Venice Summit: He was very interested in the agenda and the extent to which energy issues would be involved. I told him energy was very heavily involved, and that I felt the meeting would be a good one with respect to energy issues. I mentioned our expectations as to outcome, in the identical way we had done with the IEA member countries in Paris. He responded favorably to the forty percent target for oil’s share of total energy consumption for Summit countries by 1990, and the target of .6 for the ration of growth in energy consumption to growth in Gross National Product.

Future Duncan/Yamani Meeting: He inquired as to whether I would be at the Venice Summit. When I responded affirmatively, he asked if we could get together immediately following the Summit. He said he could brief me on the OPEC meeting and I could brief him on the Summit. We made a tentative date to get together on June 23rd in either London or Geneva.

He was concerned about the United States political scene, mentioning specifically:

—the adverse consequences of Senator Kennedy’s continuing to seek the nomination.

—the possible adverse consequences of the Anderson candidacy.6

—his concern that Ronald Reagan does not comprehend energy issues, could only be a one-term President because of his age, and said “If Ronald Reagan is elected, it would set the Middle East back five years.”

He wants very badly for you to be reelected and thinks it would be severely disadvantageous to the interest of the Middle East in general, and Saudi Arabia in particular if this did not happen.

  1. Source: Carter Library, National Security Affairs, Brzezinski Material, Agency File, Box 8, Energy Department, 11/79–9/80. Secret.
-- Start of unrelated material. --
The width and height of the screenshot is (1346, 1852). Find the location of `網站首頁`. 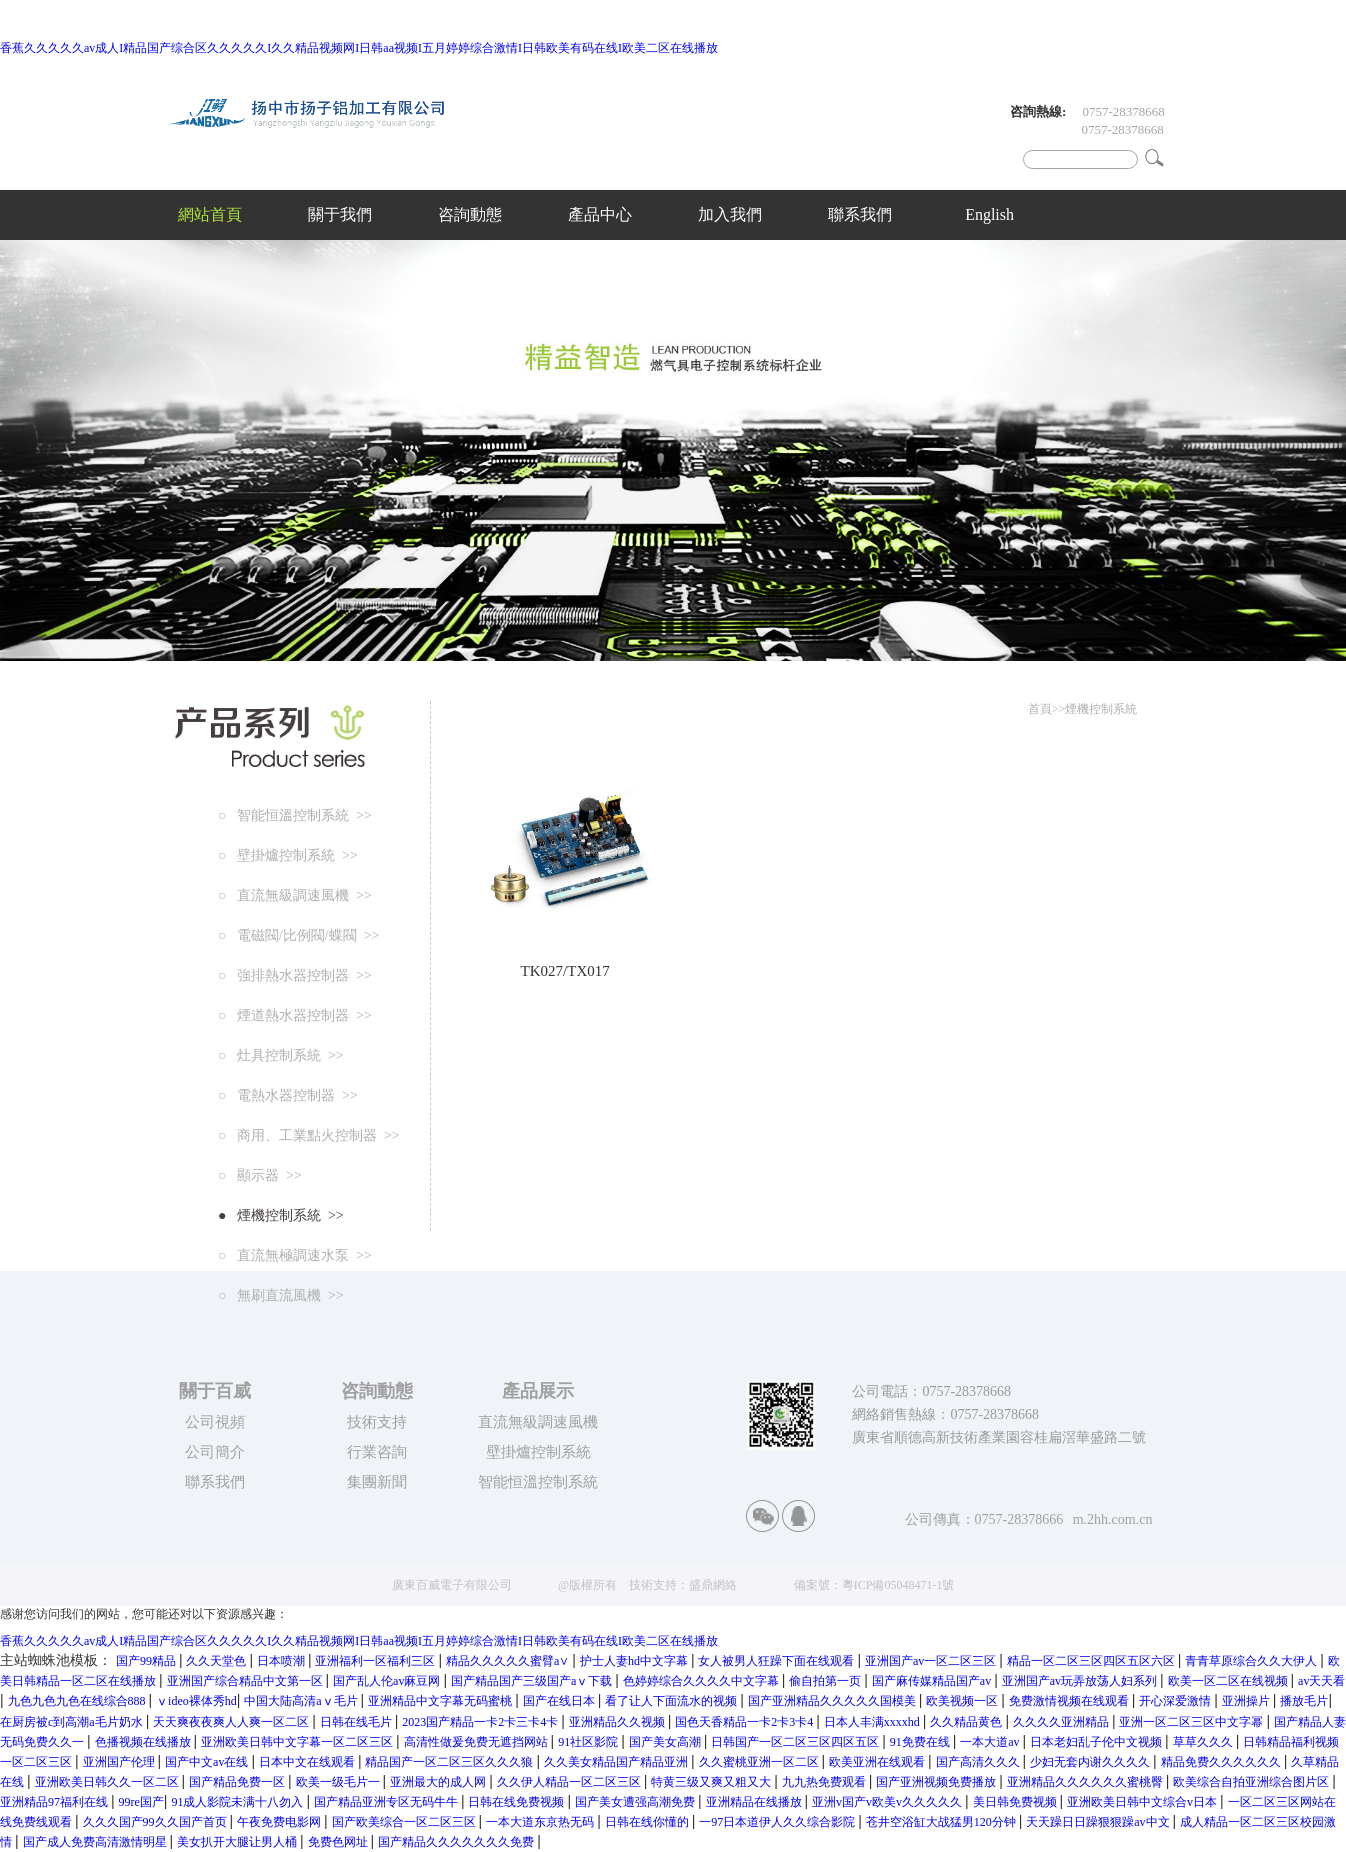

網站首頁 is located at coordinates (210, 214).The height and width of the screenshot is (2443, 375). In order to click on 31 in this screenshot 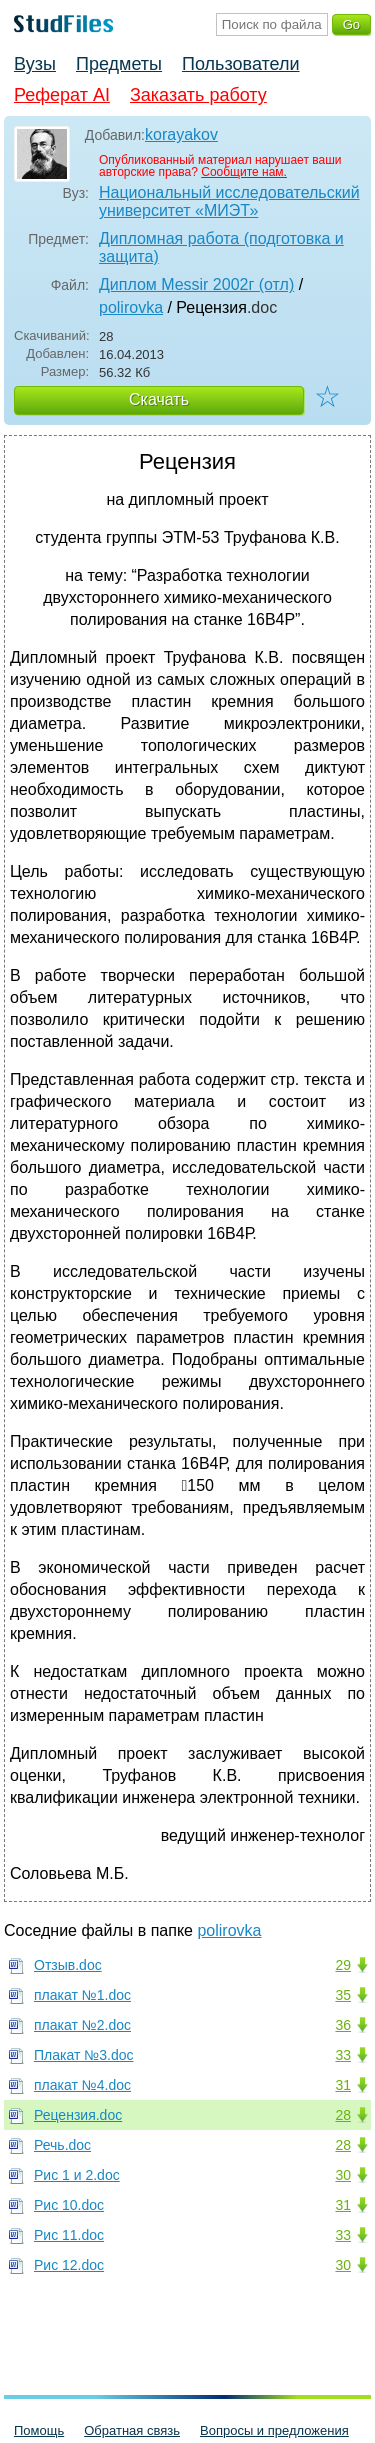, I will do `click(343, 2085)`.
Copies were sent to Muskie, Brown, Miller, Brzezinski, Eizenstat, and Owen.
  2. See Document 263.
  3. See Document 273.
  4. Introduced in the Senate on April 9, 1979, the bill became the Energy Security Act of 1980 (P.L. 96–294), which President Carter signed on June 30. Among other things, it established the Synthetic Fuels Corporation.
  5. See Document 274.
  6. Congressman John Anderson (R–IL) ran as an independent candidate for President in 1980.